• _Task brief_
Return only the lines of the listing below that run from the line with "Importance of Local" through the line with "countries. Each office", both ends included, exactly as written.

━━━━━━━━━━━━━━━━

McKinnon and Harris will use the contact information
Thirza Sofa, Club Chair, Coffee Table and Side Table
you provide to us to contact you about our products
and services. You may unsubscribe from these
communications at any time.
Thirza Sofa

━━━━━━━━━━━━━━━━

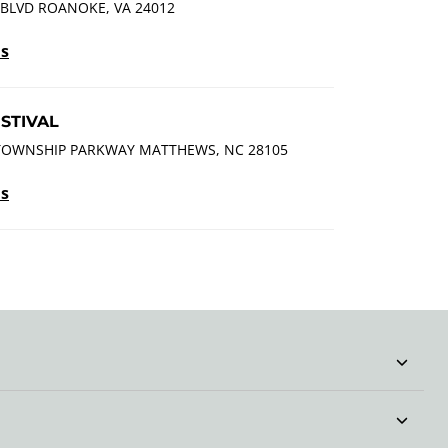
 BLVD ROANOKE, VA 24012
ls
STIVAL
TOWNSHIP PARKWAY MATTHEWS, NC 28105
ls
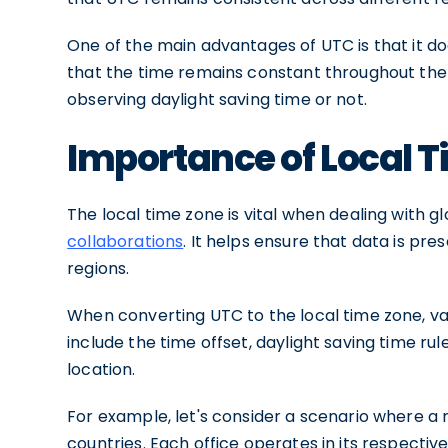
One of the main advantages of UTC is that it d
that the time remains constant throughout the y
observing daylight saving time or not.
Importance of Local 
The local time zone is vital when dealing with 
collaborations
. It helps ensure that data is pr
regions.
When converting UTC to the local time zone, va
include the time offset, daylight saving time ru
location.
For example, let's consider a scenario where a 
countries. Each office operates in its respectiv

━━━━━━━━━━━━━━━━

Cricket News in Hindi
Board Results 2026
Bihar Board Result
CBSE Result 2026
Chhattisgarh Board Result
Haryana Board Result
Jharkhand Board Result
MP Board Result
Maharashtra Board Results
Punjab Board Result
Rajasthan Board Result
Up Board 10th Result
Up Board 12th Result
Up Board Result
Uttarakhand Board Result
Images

━━━━━━━━━━━━━━━━

• _Response area_
Importance of Local 
The local time zone is vital when dealing with 
collaborations
. It helps ensure that data is pr
regions.
When converting UTC to the local time zone, va
include the time offset, daylight saving time ru
location.
For example, let's consider a scenario where a 
countries. Each office operates in its respectiv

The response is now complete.